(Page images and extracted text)
● ● ● ● ● ● ●

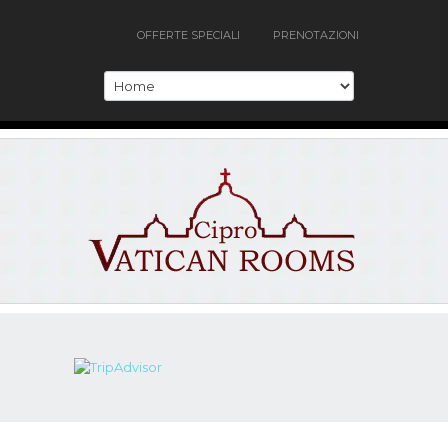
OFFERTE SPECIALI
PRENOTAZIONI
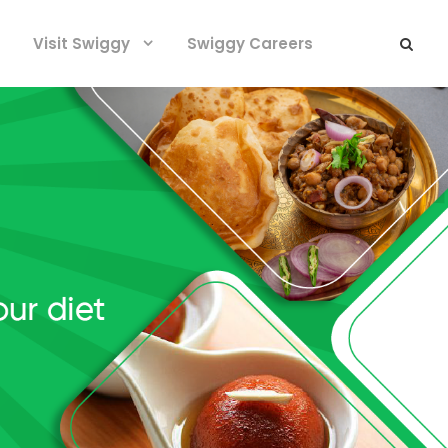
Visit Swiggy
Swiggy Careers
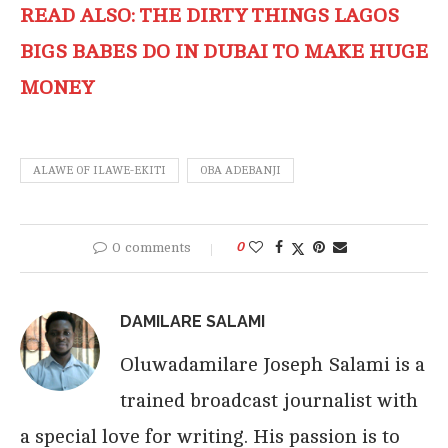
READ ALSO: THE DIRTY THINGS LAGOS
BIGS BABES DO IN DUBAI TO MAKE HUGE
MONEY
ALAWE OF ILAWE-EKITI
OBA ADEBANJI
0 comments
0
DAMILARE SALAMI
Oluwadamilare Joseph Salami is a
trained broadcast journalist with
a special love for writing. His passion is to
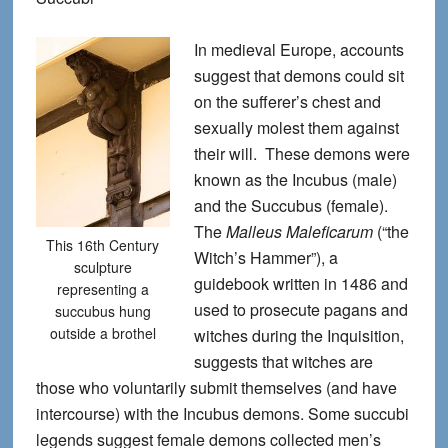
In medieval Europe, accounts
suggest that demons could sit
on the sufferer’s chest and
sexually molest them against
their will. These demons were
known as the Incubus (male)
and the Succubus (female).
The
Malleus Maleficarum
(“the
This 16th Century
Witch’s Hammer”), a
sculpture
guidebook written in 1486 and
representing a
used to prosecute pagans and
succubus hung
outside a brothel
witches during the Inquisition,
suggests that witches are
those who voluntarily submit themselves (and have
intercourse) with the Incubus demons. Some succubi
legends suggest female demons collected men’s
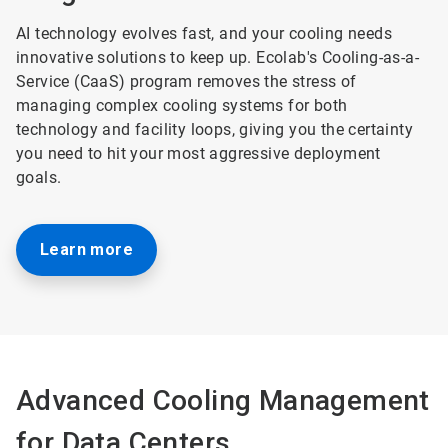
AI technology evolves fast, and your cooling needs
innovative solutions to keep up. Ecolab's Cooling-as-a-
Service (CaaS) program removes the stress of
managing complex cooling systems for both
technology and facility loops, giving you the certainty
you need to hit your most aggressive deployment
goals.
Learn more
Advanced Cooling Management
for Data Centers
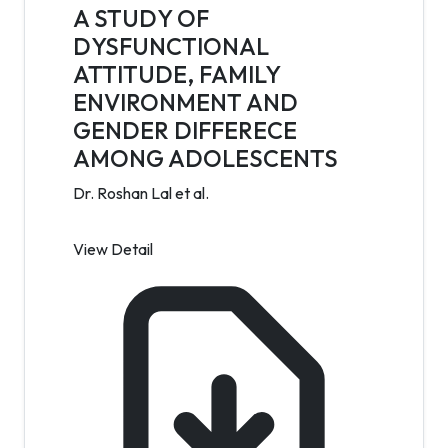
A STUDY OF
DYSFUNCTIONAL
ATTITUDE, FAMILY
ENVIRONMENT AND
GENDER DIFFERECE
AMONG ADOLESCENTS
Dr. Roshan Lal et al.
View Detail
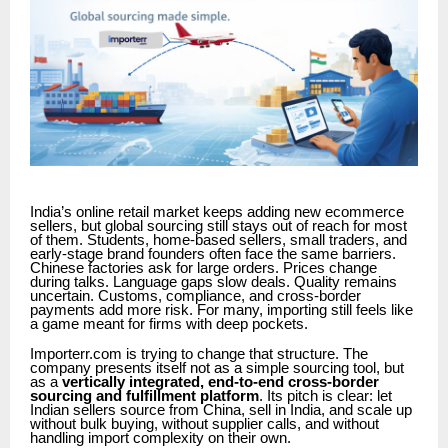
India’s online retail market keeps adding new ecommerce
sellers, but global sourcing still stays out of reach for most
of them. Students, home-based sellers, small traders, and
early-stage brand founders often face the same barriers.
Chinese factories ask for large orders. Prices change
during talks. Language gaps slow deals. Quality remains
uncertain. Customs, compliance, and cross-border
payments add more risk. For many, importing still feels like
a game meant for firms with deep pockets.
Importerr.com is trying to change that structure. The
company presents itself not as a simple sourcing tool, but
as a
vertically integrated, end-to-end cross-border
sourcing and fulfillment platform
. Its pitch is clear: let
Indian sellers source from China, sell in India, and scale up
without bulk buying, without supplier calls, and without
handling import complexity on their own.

● ● ● ● ● ● ●

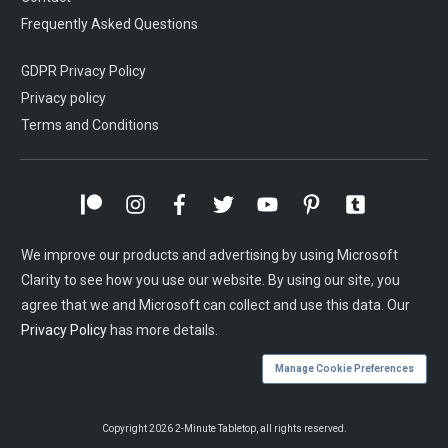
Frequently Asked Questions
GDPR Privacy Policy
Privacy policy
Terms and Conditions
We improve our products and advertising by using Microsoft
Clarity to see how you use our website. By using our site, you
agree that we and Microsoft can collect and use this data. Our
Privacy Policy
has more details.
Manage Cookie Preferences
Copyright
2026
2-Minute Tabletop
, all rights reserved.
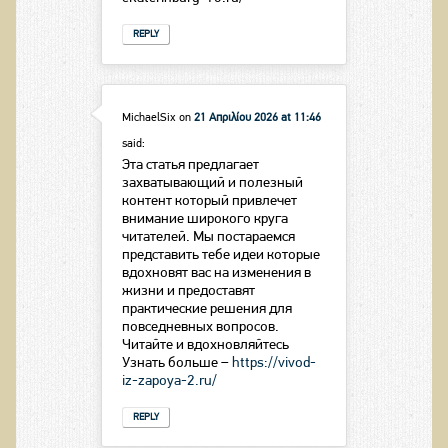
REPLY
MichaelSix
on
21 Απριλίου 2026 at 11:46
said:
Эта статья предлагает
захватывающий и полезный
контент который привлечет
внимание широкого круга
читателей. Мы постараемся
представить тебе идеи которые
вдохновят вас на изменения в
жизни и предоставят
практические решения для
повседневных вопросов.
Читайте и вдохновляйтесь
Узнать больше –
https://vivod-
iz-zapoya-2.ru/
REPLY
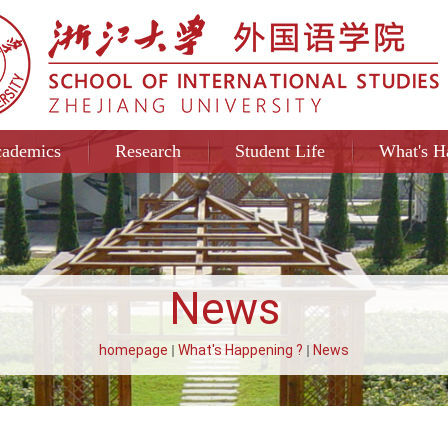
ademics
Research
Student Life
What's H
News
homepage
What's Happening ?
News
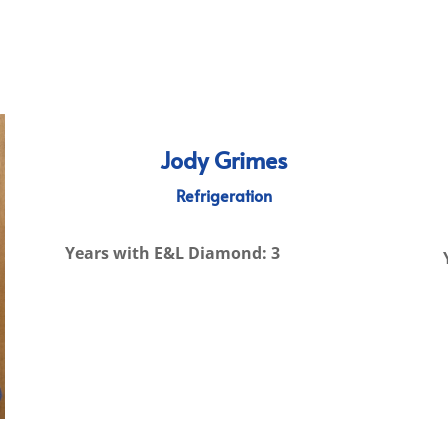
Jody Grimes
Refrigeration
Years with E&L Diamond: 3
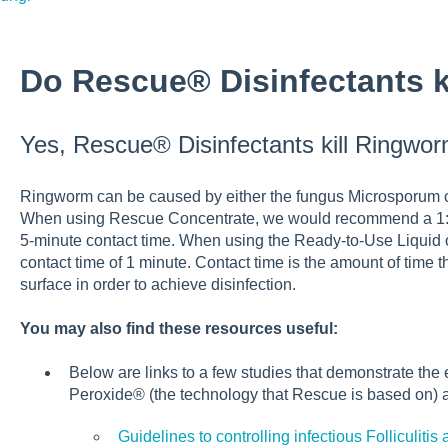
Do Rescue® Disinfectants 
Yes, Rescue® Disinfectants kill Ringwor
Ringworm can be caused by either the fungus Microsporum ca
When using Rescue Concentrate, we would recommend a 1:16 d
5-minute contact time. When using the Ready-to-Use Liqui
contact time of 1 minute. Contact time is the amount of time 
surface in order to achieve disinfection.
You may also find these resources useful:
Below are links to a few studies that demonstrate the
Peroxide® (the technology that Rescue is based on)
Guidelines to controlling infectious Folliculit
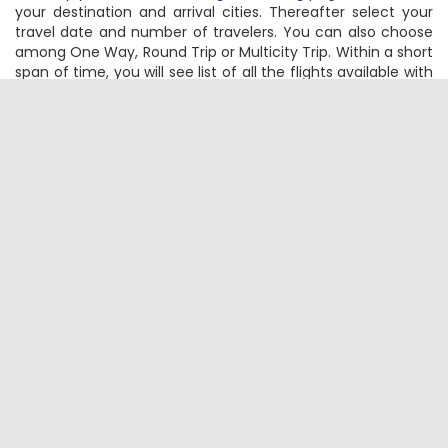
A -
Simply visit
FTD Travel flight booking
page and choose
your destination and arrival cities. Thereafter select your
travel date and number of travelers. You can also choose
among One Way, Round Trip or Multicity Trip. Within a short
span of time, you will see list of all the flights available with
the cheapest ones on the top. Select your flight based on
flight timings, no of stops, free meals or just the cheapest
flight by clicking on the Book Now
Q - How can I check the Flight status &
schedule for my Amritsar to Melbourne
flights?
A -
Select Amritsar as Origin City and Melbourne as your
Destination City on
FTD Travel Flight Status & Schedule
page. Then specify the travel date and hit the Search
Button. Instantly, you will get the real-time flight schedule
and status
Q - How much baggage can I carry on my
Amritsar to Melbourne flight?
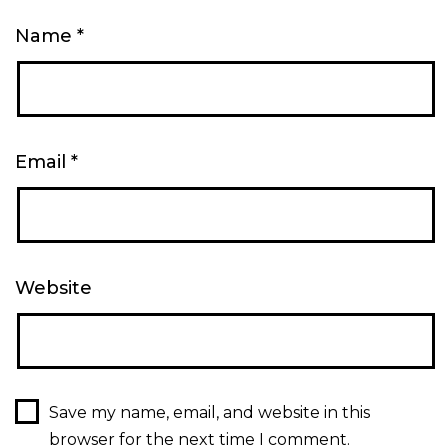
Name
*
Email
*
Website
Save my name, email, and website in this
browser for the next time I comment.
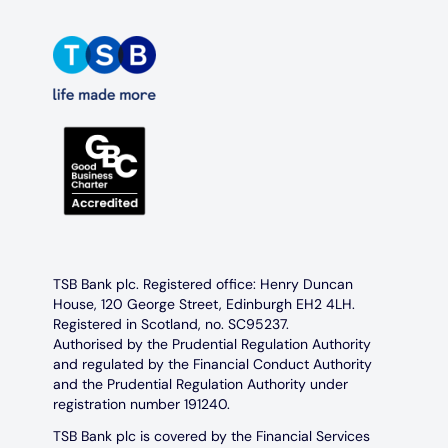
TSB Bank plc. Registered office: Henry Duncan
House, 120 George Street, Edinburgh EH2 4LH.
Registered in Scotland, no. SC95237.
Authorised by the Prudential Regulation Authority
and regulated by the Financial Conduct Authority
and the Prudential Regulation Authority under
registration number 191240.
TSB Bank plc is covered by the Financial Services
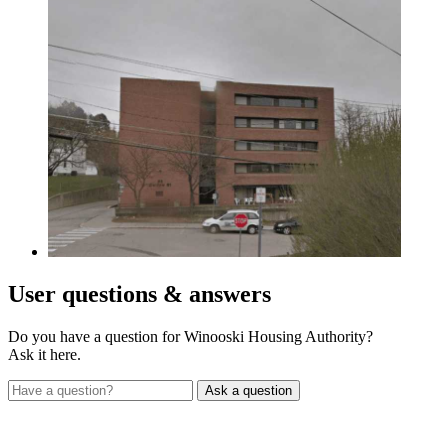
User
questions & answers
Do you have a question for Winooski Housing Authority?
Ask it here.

● ● ● ● ● ● ●

WHAT YOU WILL DO: Using the data above, give again exactly the lines starting at the one holding "OFFERTE SPECIALI" and ending at the one holding "on the sufferer’s chest and", inclusive, and nothing more. Omit the pictures.

RESULT:
OFFERTE SPECIALI
PRENOTAZIONI
Visit Swiggy
Swiggy Careers
READ ALSO: THE DIRTY THINGS LAGOS
BIGS BABES DO IN DUBAI TO MAKE HUGE
MONEY
ALAWE OF ILAWE-EKITI
OBA ADEBANJI
0 comments
0
DAMILARE SALAMI
Oluwadamilare Joseph Salami is a
trained broadcast journalist with
a special love for writing. His passion is to
In medieval Europe, accounts
suggest that demons could sit
on the sufferer’s chest and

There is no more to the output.